[[ DATA EXCERPTS open ]]

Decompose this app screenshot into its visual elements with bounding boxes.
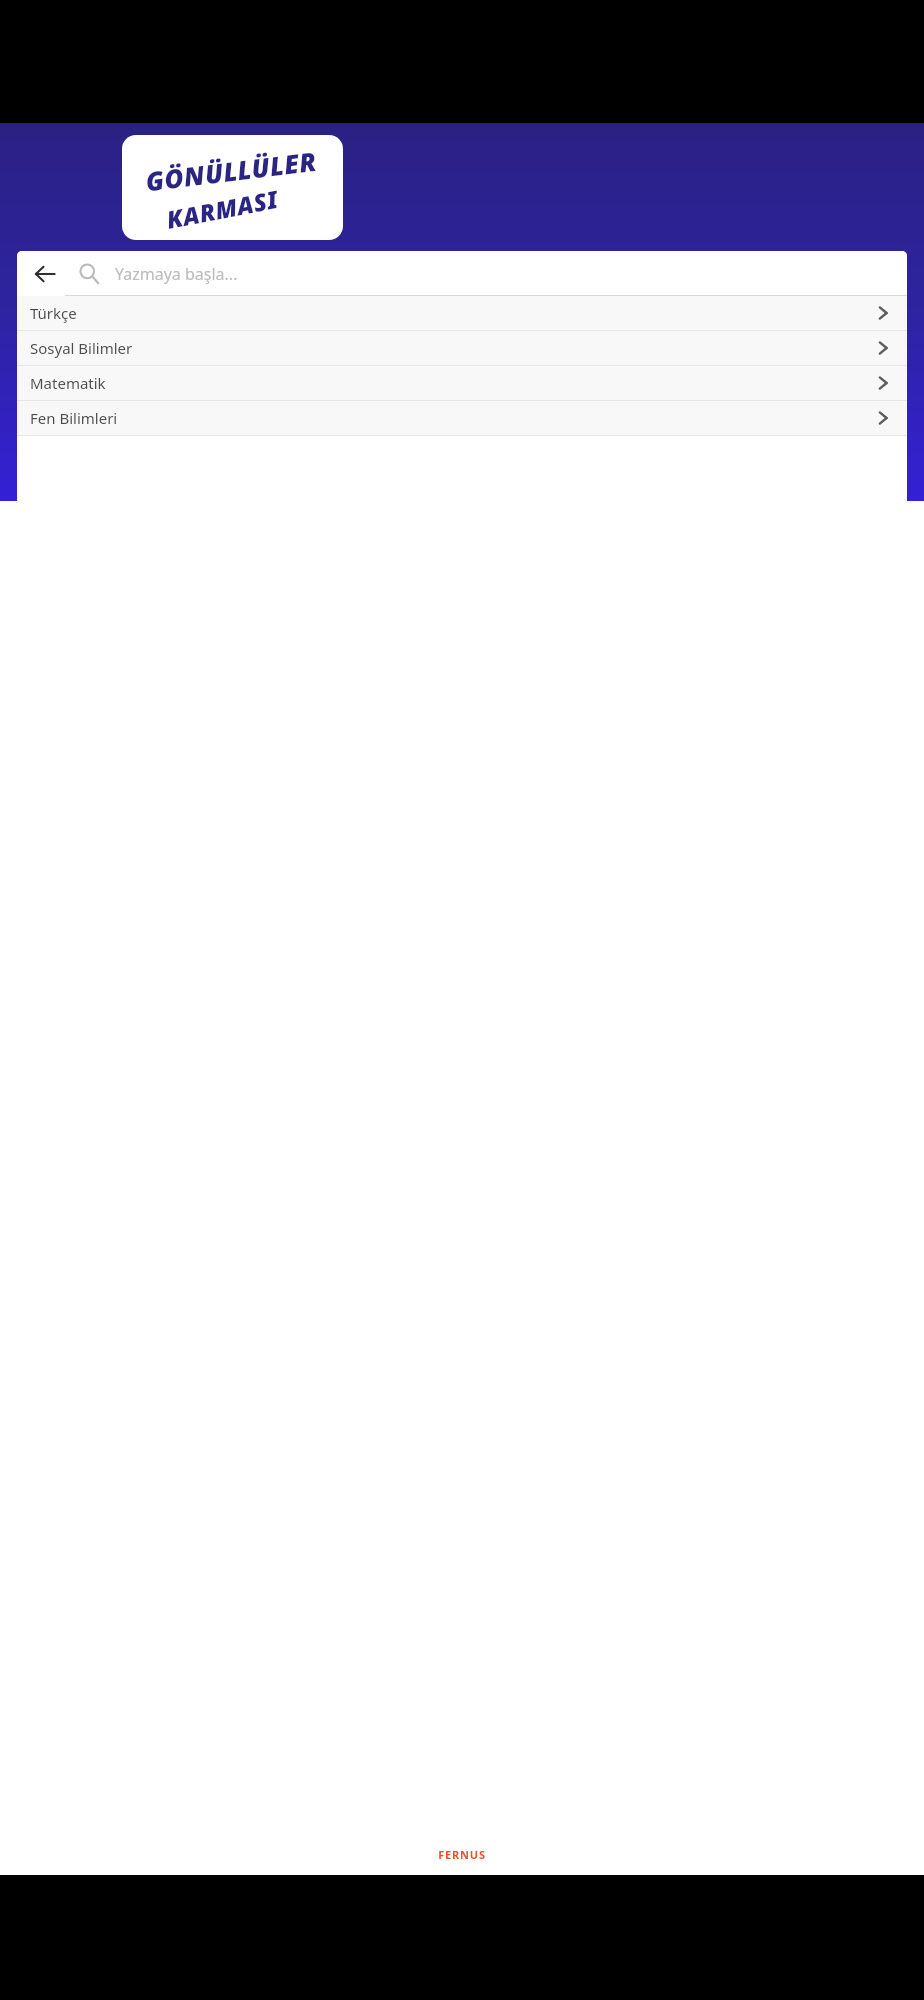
- staticText: GÖNÜLLÜLER: [143, 143, 318, 198]
- button[interactable]: Back: [25, 254, 65, 294]
- staticText: FERNUS: [438, 1847, 486, 1862]
- button[interactable]: Türkçe: [17, 296, 907, 330]
- button[interactable]: Fen Bilimleri: [17, 401, 907, 435]
- staticText: Türkçe: [30, 303, 871, 323]
- staticText: Matematik: [30, 373, 871, 393]
- button[interactable]: Matematik: [17, 366, 907, 400]
- staticText: Sosyal Bilimler: [30, 338, 871, 358]
- staticText: Fen Bilimleri: [30, 408, 871, 428]
- staticText: Yazmaya başla...: [115, 263, 238, 285]
- button[interactable]: GÖNÜLLÜLER: [122, 135, 343, 240]
- button[interactable]: Yazmaya başla...: [115, 263, 907, 285]
- button[interactable]: Sosyal Bilimler: [17, 331, 907, 365]
- staticText: KARMASI: [162, 182, 282, 236]
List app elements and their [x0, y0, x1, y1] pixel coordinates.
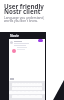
- staticText: Nostr: [10, 34, 19, 38]
- button[interactable]: Compose: [38, 39, 43, 42]
- staticText: Language you understand,: [4, 16, 45, 20]
- staticText: Nostr client: [4, 7, 41, 15]
- staticText: User friendly: [4, 2, 44, 10]
- staticText: words you don't know.: [4, 19, 38, 23]
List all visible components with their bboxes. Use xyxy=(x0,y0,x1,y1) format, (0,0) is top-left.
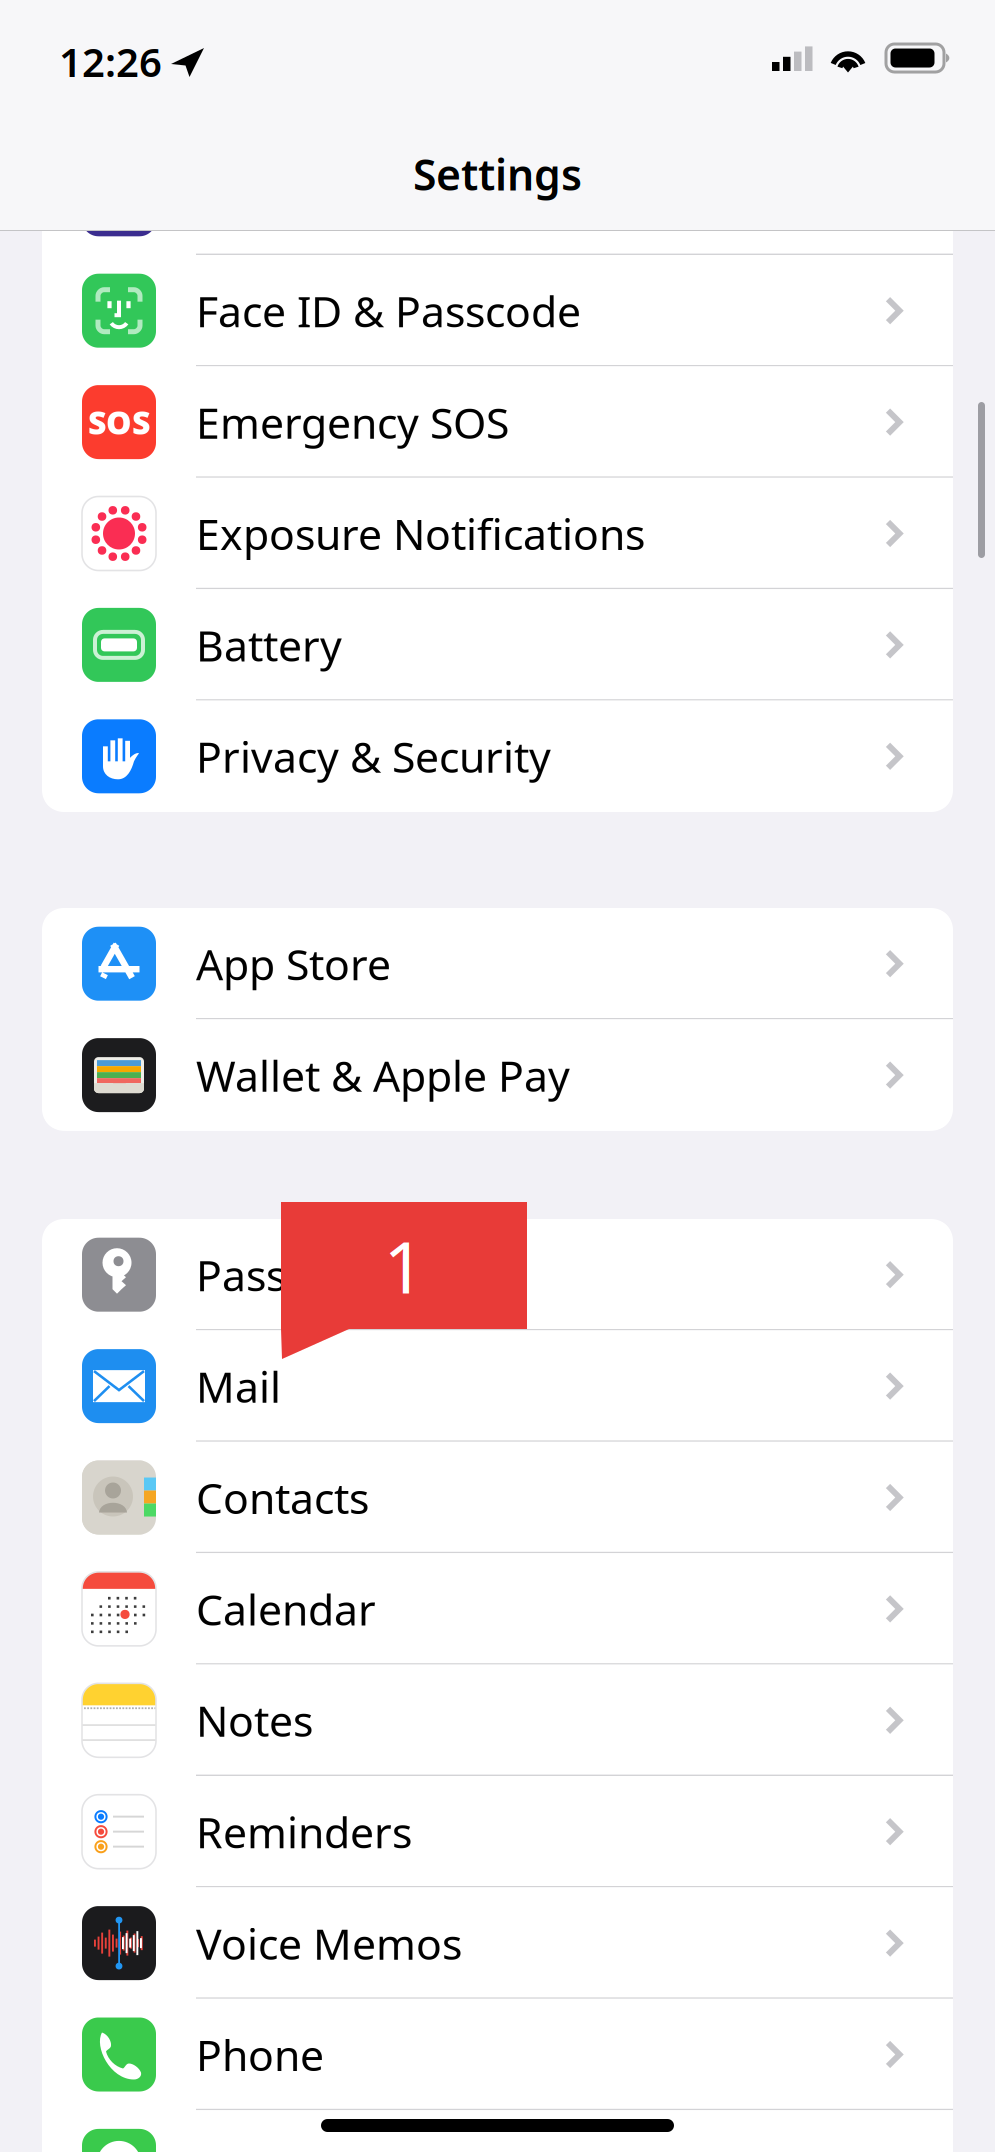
staticText: Mail xyxy=(196,1358,281,1414)
button[interactable]: Contacts xyxy=(42,1442,953,1553)
staticText: Emergency SOS xyxy=(196,394,509,450)
button[interactable]: Messages xyxy=(42,2110,953,2152)
button[interactable]: Calendar xyxy=(42,1553,953,1665)
staticText: Voice Memos xyxy=(196,1915,462,1972)
button[interactable]: Reminders xyxy=(42,1776,953,1887)
button[interactable]: SOS xyxy=(42,366,953,478)
button[interactable]: Screen Time xyxy=(42,144,953,255)
staticText: 1 xyxy=(384,1218,424,1313)
staticText: Battery xyxy=(196,617,342,673)
button[interactable]: Phone xyxy=(42,1999,953,2110)
staticText: Phone xyxy=(196,2026,324,2083)
staticText: Reminders xyxy=(196,1803,412,1860)
button[interactable]: Face ID & Passcode xyxy=(42,255,953,366)
staticText: Exposure Notifications xyxy=(196,505,645,562)
button[interactable]: App Store xyxy=(42,908,953,1019)
staticText: App Store xyxy=(196,935,391,992)
staticText: Calendar xyxy=(196,1581,376,1637)
staticText: Wallet & Apple Pay xyxy=(196,1047,570,1104)
button[interactable]: Exposure Notifications xyxy=(42,478,953,589)
staticText: Passwords xyxy=(196,1246,409,1303)
button[interactable]: Battery xyxy=(42,589,953,701)
button[interactable]: Mail xyxy=(42,1330,953,1442)
staticText: Face ID & Passcode xyxy=(196,282,581,339)
button[interactable]: Notes xyxy=(42,1665,953,1776)
staticText: SOS xyxy=(88,401,150,443)
button[interactable]: Privacy & Security xyxy=(42,701,953,812)
staticText: Privacy & Security xyxy=(196,728,551,785)
button[interactable]: Passwords xyxy=(42,1219,953,1330)
staticText: Notes xyxy=(196,1692,313,1749)
staticText: Contacts xyxy=(196,1469,369,1526)
staticText: Settings xyxy=(413,146,582,202)
button[interactable]: Wallet & Apple Pay xyxy=(42,1019,953,1131)
staticText: Screen Time xyxy=(196,171,440,228)
button[interactable]: Voice Memos xyxy=(42,1887,953,1999)
staticText: 12:26 xyxy=(59,35,162,88)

[[ DATA EXCERPTS closed ]]

■ **TASK REQUIREMENTS**: Search the data above for the string "GÖNÜLLÜLER". Report every line where it is found.

■ **ANSWER SECTION**:
- staticText: GÖNÜLLÜLER: [143, 143, 318, 198]
- button[interactable]: GÖNÜLLÜLER: [122, 135, 343, 240]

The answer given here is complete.